▶ **ABOUT THIS EXERCISE**: Look through the records and copy each line that has "else" in it.

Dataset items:
|---|

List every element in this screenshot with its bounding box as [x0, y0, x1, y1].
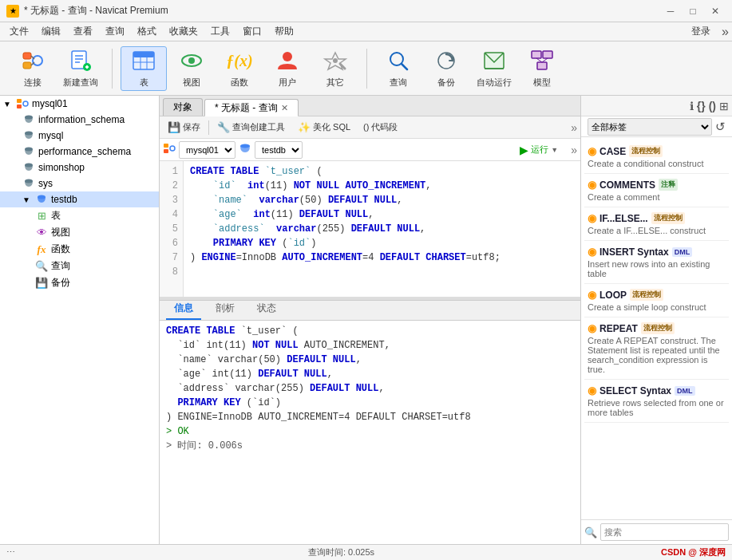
menu-bar: 文件 编辑 查看 查询 格式 收藏夹 工具 窗口 帮助 登录 » — [0, 22, 732, 41]
testdb-chevron: ▼ — [22, 195, 32, 204]
other-button[interactable]: 其它 — [312, 46, 358, 91]
connect-icon — [20, 48, 46, 73]
run-button[interactable]: ▶ 运行 ▼ — [513, 142, 564, 158]
rp-filter-select[interactable]: 全部标签 — [588, 118, 712, 136]
snippet-label: () 代码段 — [363, 121, 398, 133]
snippet-button[interactable]: () 代码段 — [358, 120, 402, 135]
view-button[interactable]: 视图 — [168, 46, 215, 91]
snippet-repeat[interactable]: ◉ REPEAT 流程控制 Create A REPEAT construct.… — [584, 317, 729, 380]
menu-query[interactable]: 查询 — [99, 23, 131, 40]
expand-handle[interactable]: ⋯ — [6, 547, 15, 558]
snippet-case[interactable]: ◉ CASE 流程控制 Create a conditional constru… — [584, 140, 729, 174]
database-selector[interactable]: testdb — [255, 141, 303, 159]
save-icon: 💾 — [168, 121, 180, 133]
menu-window[interactable]: 窗口 — [236, 23, 268, 40]
close-button[interactable]: ✕ — [705, 3, 726, 19]
sidebar-item-mysql01[interactable]: ▼ mysql01 — [0, 96, 159, 112]
result-tab-info[interactable]: 信息 — [166, 298, 201, 320]
menu-view[interactable]: 查看 — [67, 23, 99, 40]
sidebar-information_schema-label: information_schema — [38, 114, 125, 125]
model-label: 模型 — [533, 77, 551, 89]
rp-search-input[interactable] — [600, 523, 729, 541]
menu-format[interactable]: 格式 — [131, 23, 163, 40]
snippet-case-title: ◉ CASE 流程控制 — [588, 145, 726, 157]
snippet-if-else-desc: Create a IF...ELSE... construct — [588, 226, 726, 235]
save-button[interactable]: 💾 保存 — [163, 120, 205, 135]
table-button[interactable]: 表 — [121, 46, 167, 91]
code-content[interactable]: CREATE TABLE `t_user` ( `id` int(11) NOT… — [184, 161, 580, 297]
svg-rect-1 — [23, 62, 31, 69]
function-button[interactable]: ƒ(x) 函数 — [216, 46, 263, 91]
new-query-label: 新建查询 — [63, 77, 98, 89]
sidebar-item-sys[interactable]: sys — [0, 175, 159, 191]
menu-file[interactable]: 文件 — [3, 23, 35, 40]
code-editor[interactable]: 1 2 3 4 5 6 7 8 CREATE TABLE `t_user` ( … — [160, 161, 580, 297]
backup-button[interactable]: 备份 — [423, 46, 469, 91]
model-button[interactable]: 模型 — [519, 46, 565, 91]
tab-close-button[interactable]: ✕ — [281, 103, 288, 113]
snippet-if-else[interactable]: ◉ IF...ELSE... 流程控制 Create a IF...ELSE..… — [584, 207, 729, 241]
snippet-loop[interactable]: ◉ LOOP 流程控制 Create a simple loop constru… — [584, 284, 729, 317]
sidebar-item-views[interactable]: 👁 视图 — [0, 224, 159, 241]
toolbar-expand-icon[interactable]: » — [571, 121, 577, 134]
sidebar-item-queries[interactable]: 🔍 查询 — [0, 258, 159, 274]
beautify-button[interactable]: ✨ 美化 SQL — [293, 120, 355, 135]
snippet-insert-title: ◉ INSERT Syntax DML — [588, 246, 726, 258]
rp-grid-icon[interactable]: ⊞ — [719, 100, 729, 112]
function-icon: ƒ(x) — [227, 48, 252, 73]
run-dropdown-icon: ▼ — [551, 146, 558, 154]
sidebar-item-performance_schema[interactable]: performance_schema — [0, 144, 159, 160]
result-tab-status[interactable]: 状态 — [249, 298, 284, 320]
sidebar-item-testdb[interactable]: ▼ testdb — [0, 191, 159, 207]
query-tool-button[interactable]: 查询 — [375, 46, 421, 91]
rp-info-icon[interactable]: ℹ — [690, 100, 694, 112]
tab-query[interactable]: * 无标题 - 查询 ✕ — [204, 99, 299, 116]
svg-rect-32 — [17, 99, 22, 103]
maximize-button[interactable]: □ — [683, 3, 703, 19]
selector-expand-icon[interactable]: » — [571, 144, 577, 156]
result-tab-profile[interactable]: 剖析 — [208, 298, 243, 320]
auto-run-button[interactable]: 自动运行 — [471, 46, 517, 91]
snippet-comments[interactable]: ◉ COMMENTS 注释 Create a comment — [584, 174, 729, 207]
sidebar-item-mysql[interactable]: mysql — [0, 128, 159, 144]
status-bar: ⋯ 查询时间: 0.025s CSDN @ 深度网 — [0, 544, 732, 560]
beautify-icon: ✨ — [298, 121, 311, 133]
user-button[interactable]: 用户 — [264, 46, 311, 91]
auto-run-icon — [481, 48, 507, 73]
tab-query-label: * 无标题 - 查询 — [215, 101, 278, 115]
rp-paren-icon[interactable]: () — [709, 100, 716, 112]
menu-help[interactable]: 帮助 — [268, 23, 300, 40]
expand-icon[interactable]: » — [722, 25, 729, 39]
run-label: 运行 — [531, 144, 548, 156]
connection-icon — [16, 97, 29, 110]
run-icon: ▶ — [520, 144, 528, 156]
menu-edit[interactable]: 编辑 — [35, 23, 67, 40]
snippet-repeat-title: ◉ REPEAT 流程控制 — [588, 322, 726, 334]
sidebar-performance_schema-label: performance_schema — [38, 146, 131, 157]
snippet-comments-desc: Create a comment — [588, 192, 726, 202]
query-build-button[interactable]: 🔧 查询创建工具 — [212, 120, 290, 135]
rp-code-icon[interactable]: {} — [697, 100, 706, 112]
sidebar-item-backups[interactable]: 💾 备份 — [0, 274, 159, 291]
sidebar-item-tables[interactable]: ⊞ 表 — [0, 207, 159, 224]
auto-run-label: 自动运行 — [477, 77, 512, 89]
query-toolbar: 💾 保存 🔧 查询创建工具 ✨ 美化 SQL () 代码段 » — [160, 116, 580, 139]
sidebar-testdb-label: testdb — [51, 194, 77, 205]
rp-refresh-icon[interactable]: ↺ — [715, 120, 726, 134]
snippet-select[interactable]: ◉ SELECT Syntax DML Retrieve rows select… — [584, 380, 729, 423]
snippet-insert[interactable]: ◉ INSERT Syntax DML Insert new rows into… — [584, 241, 729, 284]
new-query-button[interactable]: 新建查询 — [57, 46, 104, 91]
connect-button[interactable]: 连接 — [10, 46, 56, 91]
minimize-button[interactable]: ─ — [660, 3, 681, 19]
menu-favorites[interactable]: 收藏夹 — [163, 23, 204, 40]
snippet-if-else-tag: 流程控制 — [651, 212, 685, 224]
connection-selector[interactable]: mysql01 — [179, 141, 235, 159]
svg-rect-13 — [133, 52, 154, 57]
sidebar-item-simonshop[interactable]: simonshop — [0, 160, 159, 175]
menu-tools[interactable]: 工具 — [204, 23, 236, 40]
login-button[interactable]: 登录 — [686, 23, 715, 40]
window-controls: ─ □ ✕ — [660, 3, 726, 19]
tab-object[interactable]: 对象 — [163, 98, 203, 116]
sidebar-item-functions[interactable]: fx 函数 — [0, 241, 159, 258]
sidebar-item-information_schema[interactable]: information_schema — [0, 112, 159, 128]
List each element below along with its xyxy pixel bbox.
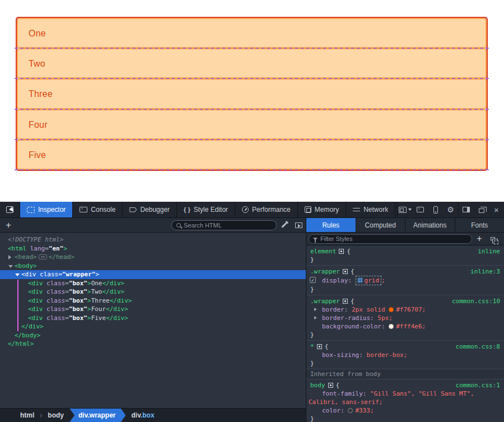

|---|

▶ **REPLY**:
snippet-if-else-desc: Create a IF...ELSE... construct — [588, 226, 726, 235]
snippet-if-else[interactable]: ◉ IF...ELSE... 流程控制 Create a IF...ELSE..… — [584, 207, 729, 241]
snippet-if-else-tag: 流程控制 — [651, 212, 685, 224]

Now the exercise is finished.